What the task requires
Copy each line of the records that contains the word "roots".

*** Opening Entries shown ***

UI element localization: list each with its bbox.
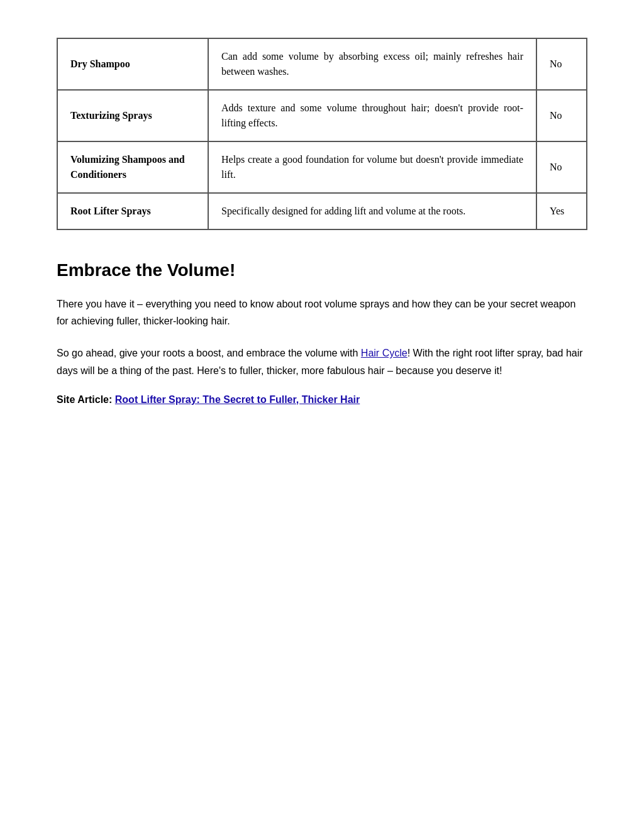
paragraph-1: There you have it – everything you need …: [57, 295, 587, 329]
description-cell: Specifically designed for adding lift an…: [208, 193, 536, 229]
product-cell: Volumizing Shampoos and Conditioners: [57, 141, 208, 193]
paragraph-2-before-link: So go ahead, give your roots a boost, an…: [57, 348, 361, 358]
table-row: Dry ShampooCan add some volume by absorb…: [57, 38, 587, 90]
paragraph-2: So go ahead, give your roots a boost, an…: [57, 345, 587, 378]
site-article-line: Site Article: Root Lifter Spray: The Sec…: [57, 394, 587, 405]
description-cell: Helps create a good foundation for volum…: [208, 141, 536, 193]
effective-cell: Yes: [536, 193, 587, 229]
description-cell: Adds texture and some volume throughout …: [208, 90, 536, 141]
effective-cell: No: [536, 38, 587, 90]
product-cell: Dry Shampoo: [57, 38, 208, 90]
table-row: Volumizing Shampoos and ConditionersHelp…: [57, 141, 587, 193]
site-article-label: Site Article:: [57, 394, 112, 405]
hair-cycle-link[interactable]: Hair Cycle: [361, 348, 408, 358]
table-row: Root Lifter SpraysSpecifically designed …: [57, 193, 587, 229]
product-cell: Texturizing Sprays: [57, 90, 208, 141]
effective-cell: No: [536, 141, 587, 193]
site-article-link[interactable]: Root Lifter Spray: The Secret to Fuller,…: [115, 394, 360, 405]
comparison-table: Dry ShampooCan add some volume by absorb…: [57, 38, 587, 230]
table-row: Texturizing SpraysAdds texture and some …: [57, 90, 587, 141]
comparison-table-container: Dry ShampooCan add some volume by absorb…: [57, 38, 587, 230]
section-heading: Embrace the Volume!: [57, 260, 587, 280]
effective-cell: No: [536, 90, 587, 141]
description-cell: Can add some volume by absorbing excess …: [208, 38, 536, 90]
product-cell: Root Lifter Sprays: [57, 193, 208, 229]
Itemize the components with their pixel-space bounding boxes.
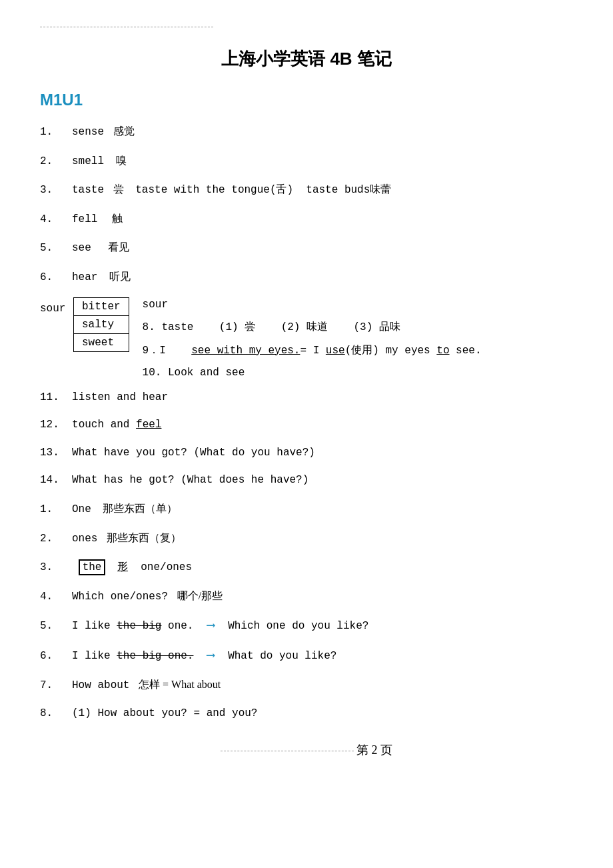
item-num: 11. bbox=[40, 391, 59, 403]
item-space bbox=[59, 561, 72, 573]
item-num: 6. bbox=[40, 271, 53, 283]
item-b2: 2. ones 那些东西（复） bbox=[40, 529, 573, 548]
item-b5: 5. I like the big one. ⟶ Which one do yo… bbox=[40, 616, 573, 635]
box-right-line-3: 9．I see with my eyes.= I use(使用) my eyes… bbox=[143, 343, 482, 357]
box-cell-sweet: sweet bbox=[74, 333, 129, 351]
box-right-line-2: 8. taste (1) 尝 (2) 味道 (3) 品味 bbox=[143, 320, 482, 334]
item-13: 13. What have you got? (What do you have… bbox=[40, 445, 573, 462]
arrow: ⟶ bbox=[200, 649, 221, 662]
item-num: 12. bbox=[40, 419, 59, 431]
section-title: M1U1 bbox=[40, 91, 573, 109]
item-3: 3. taste 尝 taste with the tongue(舌) tast… bbox=[40, 181, 573, 199]
item-en: How about bbox=[59, 679, 130, 691]
item-num: 7. bbox=[40, 679, 53, 691]
item-num: 3. bbox=[40, 561, 53, 573]
box-cell-salty: salty bbox=[74, 315, 129, 333]
item-en: see bbox=[59, 242, 91, 254]
bottom-page-text: 第 2 页 bbox=[356, 743, 392, 757]
item-b7: 7. How about 怎样 = What about bbox=[40, 676, 573, 695]
item-2: 2. smell 嗅 bbox=[40, 152, 573, 171]
box-right-line-1: sour bbox=[143, 299, 482, 311]
item-4: 4. fell 触 bbox=[40, 210, 573, 229]
item-en: What have you got? (What do you have?) bbox=[65, 447, 314, 459]
item-12: 12. touch and feel bbox=[40, 417, 573, 434]
box-right-content: sour 8. taste (1) 尝 (2) 味道 (3) 品味 9．I se… bbox=[136, 297, 482, 379]
arrow-text: What do you like? bbox=[228, 650, 336, 662]
item-zh: 尝 bbox=[111, 183, 129, 195]
item-b1: 1. One 那些东西（单） bbox=[40, 500, 573, 519]
item-en: touch and feel bbox=[65, 419, 161, 431]
item-11: 11. listen and hear bbox=[40, 389, 573, 407]
item-num: 5. bbox=[40, 242, 53, 254]
main-title: 上海小学英语 4B 笔记 bbox=[40, 47, 573, 71]
item-zh: 嗅 bbox=[111, 155, 127, 166]
item-zh: 那些东西（单） bbox=[97, 503, 177, 514]
bottom-dashes: 第 2 页 bbox=[40, 742, 573, 758]
item-buds: 味蕾 bbox=[370, 183, 391, 195]
item-en: ones bbox=[59, 533, 98, 545]
item-extra: taste with the tongue(舌) taste buds bbox=[135, 184, 370, 196]
box-table: bitter salty sweet bbox=[73, 297, 129, 352]
item-num: 6. bbox=[40, 650, 53, 662]
box-cell-bitter: bitter bbox=[74, 297, 129, 315]
item-b6: 6. I like the big one. ⟶ What do you lik… bbox=[40, 646, 573, 665]
item-num: 8. bbox=[40, 707, 53, 719]
item-num: 4. bbox=[40, 213, 53, 225]
item-b8: 8. (1) How about you? = and you? bbox=[40, 705, 573, 723]
item-en: What has he got? (What does he have?) bbox=[65, 474, 308, 486]
item-num: 4. bbox=[40, 591, 53, 603]
item-num: 1. bbox=[40, 503, 53, 515]
item-en: smell bbox=[59, 155, 104, 167]
item-6: 6. hear 听见 bbox=[40, 268, 573, 287]
the-highlighted: the bbox=[79, 559, 106, 575]
item-en: (1) How about you? = and you? bbox=[59, 707, 258, 719]
item-num: 5. bbox=[40, 620, 53, 632]
item-en: One bbox=[59, 503, 91, 515]
item-en: taste bbox=[59, 184, 104, 196]
item-en: Which one/ones? bbox=[59, 591, 168, 603]
item-14: 14. What has he got? (What does he have?… bbox=[40, 472, 573, 489]
item-zh: 看见 bbox=[97, 241, 129, 253]
item-en: sense bbox=[59, 126, 104, 138]
item-en: hear bbox=[59, 271, 98, 283]
arrow: ⟶ bbox=[200, 619, 221, 632]
item-zh: 那些东西（复） bbox=[104, 532, 181, 543]
item-en: fell bbox=[59, 213, 98, 225]
item-zh: 形 bbox=[112, 561, 128, 572]
item-en: I like the big one. bbox=[59, 650, 194, 662]
arrow-text: Which one do you like? bbox=[228, 620, 368, 632]
item-num: 1. bbox=[40, 126, 53, 138]
item-num: 2. bbox=[40, 155, 53, 167]
item-zh: 触 bbox=[104, 213, 123, 224]
item-num: 2. bbox=[40, 533, 53, 545]
item-num: 13. bbox=[40, 447, 59, 459]
item-5: 5. see 看见 bbox=[40, 239, 573, 257]
top-dashes bbox=[40, 27, 213, 27]
box-left-label: sour bbox=[40, 297, 67, 315]
item-en: one/ones bbox=[135, 561, 192, 573]
item-num: 3. bbox=[40, 184, 53, 196]
item-en: I like the big one. bbox=[59, 620, 194, 632]
item-zh: 感觉 bbox=[111, 125, 135, 137]
box-right-line-4: 10. Look and see bbox=[143, 367, 482, 379]
item-zh: 怎样 = What about bbox=[136, 679, 221, 690]
item-b4: 4. Which one/ones? 哪个/那些 bbox=[40, 587, 573, 606]
bottom-dash-line bbox=[221, 751, 354, 751]
box-section: sour bitter salty sweet sour 8. taste (1… bbox=[40, 297, 573, 379]
item-zh: 哪个/那些 bbox=[175, 590, 223, 601]
item-num: 14. bbox=[40, 474, 59, 486]
item-b3: 3. the 形 one/ones bbox=[40, 558, 573, 577]
item-en: listen and hear bbox=[65, 391, 168, 403]
item-zh: 听见 bbox=[104, 271, 131, 282]
item-1: 1. sense 感觉 bbox=[40, 123, 573, 141]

*** Closing Entries shown ***

Task solution
paragraph-2-before-link: So go ahead, give your roots a boost, an…: [57, 348, 361, 358]
paragraph-2: So go ahead, give your roots a boost, an…: [57, 345, 587, 378]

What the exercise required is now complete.